---- Information supplied
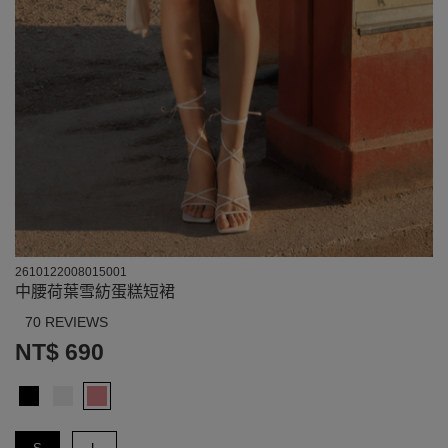
2610122008015001
中腰荷葉雪紡蛋糕短裙
70 REVIEWS
NT$ 690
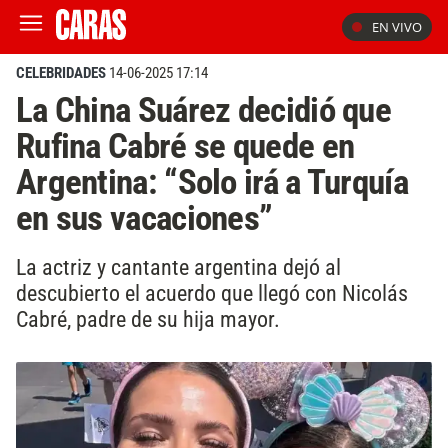
EN VIVO
CELEBRIDADES
14-06-2025 17:14
La China Suárez decidió que
Rufina Cabré se quede en
Argentina: “Solo irá a Turquía
en sus vacaciones”
La actriz y cantante argentina dejó al
descubierto el acuerdo que llegó con Nicolás
Cabré, padre de su hija mayor.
--------
→ Aim of the exercise: All of the data must be repeated exactly, except for the pictures.

→ Result of the exercise:
2610122008015001
中腰荷葉雪紡蛋糕短裙
70 REVIEWS
NT$ 690
EN VIVO
CELEBRIDADES
14-06-2025 17:14
La China Suárez decidió que
Rufina Cabré se quede en
Argentina: “Solo irá a Turquía
en sus vacaciones”
La actriz y cantante argentina dejó al
descubierto el acuerdo que llegó con Nicolás
Cabré, padre de su hija mayor.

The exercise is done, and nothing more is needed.